**Work order**
Nothing but the lines from the one that contains "Cơ quan chủ" through the end of the data should be reproduced, and each must match exactly.

[Supplied records Boundary: Start]

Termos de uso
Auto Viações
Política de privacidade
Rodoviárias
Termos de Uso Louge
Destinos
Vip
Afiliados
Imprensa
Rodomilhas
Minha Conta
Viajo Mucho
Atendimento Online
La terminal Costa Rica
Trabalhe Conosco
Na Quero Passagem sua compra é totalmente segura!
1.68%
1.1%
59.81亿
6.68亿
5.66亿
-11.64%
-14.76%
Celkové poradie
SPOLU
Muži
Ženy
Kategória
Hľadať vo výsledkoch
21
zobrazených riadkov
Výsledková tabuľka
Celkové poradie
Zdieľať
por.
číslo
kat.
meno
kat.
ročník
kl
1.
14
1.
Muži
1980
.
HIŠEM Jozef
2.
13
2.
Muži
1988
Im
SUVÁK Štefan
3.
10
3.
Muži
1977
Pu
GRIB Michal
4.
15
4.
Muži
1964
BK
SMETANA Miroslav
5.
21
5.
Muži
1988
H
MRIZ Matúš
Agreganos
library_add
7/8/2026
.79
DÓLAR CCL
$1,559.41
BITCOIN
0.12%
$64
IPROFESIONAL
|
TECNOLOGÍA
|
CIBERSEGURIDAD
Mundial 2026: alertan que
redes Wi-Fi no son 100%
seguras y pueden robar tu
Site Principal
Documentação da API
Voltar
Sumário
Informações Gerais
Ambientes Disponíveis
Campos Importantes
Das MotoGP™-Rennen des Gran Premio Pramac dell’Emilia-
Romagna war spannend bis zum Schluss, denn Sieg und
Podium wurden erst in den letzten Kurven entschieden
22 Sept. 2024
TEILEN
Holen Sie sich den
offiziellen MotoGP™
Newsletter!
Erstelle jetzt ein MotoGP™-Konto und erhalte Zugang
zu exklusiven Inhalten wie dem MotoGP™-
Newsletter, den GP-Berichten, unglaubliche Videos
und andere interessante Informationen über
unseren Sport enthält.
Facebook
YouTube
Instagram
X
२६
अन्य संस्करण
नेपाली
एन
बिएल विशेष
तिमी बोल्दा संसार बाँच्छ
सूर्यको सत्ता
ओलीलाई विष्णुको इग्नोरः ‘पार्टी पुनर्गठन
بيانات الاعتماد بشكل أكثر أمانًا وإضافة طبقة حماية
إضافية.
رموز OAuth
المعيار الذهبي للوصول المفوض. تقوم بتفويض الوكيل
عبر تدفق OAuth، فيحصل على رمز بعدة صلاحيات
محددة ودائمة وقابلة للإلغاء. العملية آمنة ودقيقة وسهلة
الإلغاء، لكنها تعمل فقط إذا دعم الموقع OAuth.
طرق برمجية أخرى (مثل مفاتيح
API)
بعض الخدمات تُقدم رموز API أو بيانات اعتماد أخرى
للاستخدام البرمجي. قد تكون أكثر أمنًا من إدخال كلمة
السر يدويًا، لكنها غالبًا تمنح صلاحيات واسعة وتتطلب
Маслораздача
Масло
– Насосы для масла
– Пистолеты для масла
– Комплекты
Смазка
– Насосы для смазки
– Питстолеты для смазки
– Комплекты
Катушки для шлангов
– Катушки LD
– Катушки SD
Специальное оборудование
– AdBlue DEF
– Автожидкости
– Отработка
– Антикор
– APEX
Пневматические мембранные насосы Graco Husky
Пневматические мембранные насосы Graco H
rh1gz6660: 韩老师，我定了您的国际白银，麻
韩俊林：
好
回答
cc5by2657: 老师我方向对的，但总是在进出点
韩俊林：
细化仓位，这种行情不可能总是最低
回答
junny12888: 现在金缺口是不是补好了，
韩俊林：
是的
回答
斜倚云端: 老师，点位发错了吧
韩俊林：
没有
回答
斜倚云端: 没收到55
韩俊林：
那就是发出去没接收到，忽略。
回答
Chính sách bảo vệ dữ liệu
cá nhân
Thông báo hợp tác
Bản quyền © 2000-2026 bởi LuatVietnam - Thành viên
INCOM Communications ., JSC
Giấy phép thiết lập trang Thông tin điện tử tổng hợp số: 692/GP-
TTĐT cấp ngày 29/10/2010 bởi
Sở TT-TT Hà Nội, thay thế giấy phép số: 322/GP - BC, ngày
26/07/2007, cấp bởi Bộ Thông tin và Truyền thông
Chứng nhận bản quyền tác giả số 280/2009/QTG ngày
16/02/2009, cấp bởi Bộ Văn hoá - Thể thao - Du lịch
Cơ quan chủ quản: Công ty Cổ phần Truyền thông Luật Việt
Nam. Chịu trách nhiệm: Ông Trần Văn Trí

[Supplied records Boundary: End]

**Expected answer**
Cơ quan chủ quản: Công ty Cổ phần Truyền thông Luật Việt
Nam. Chịu trách nhiệm: Ông Trần Văn Trí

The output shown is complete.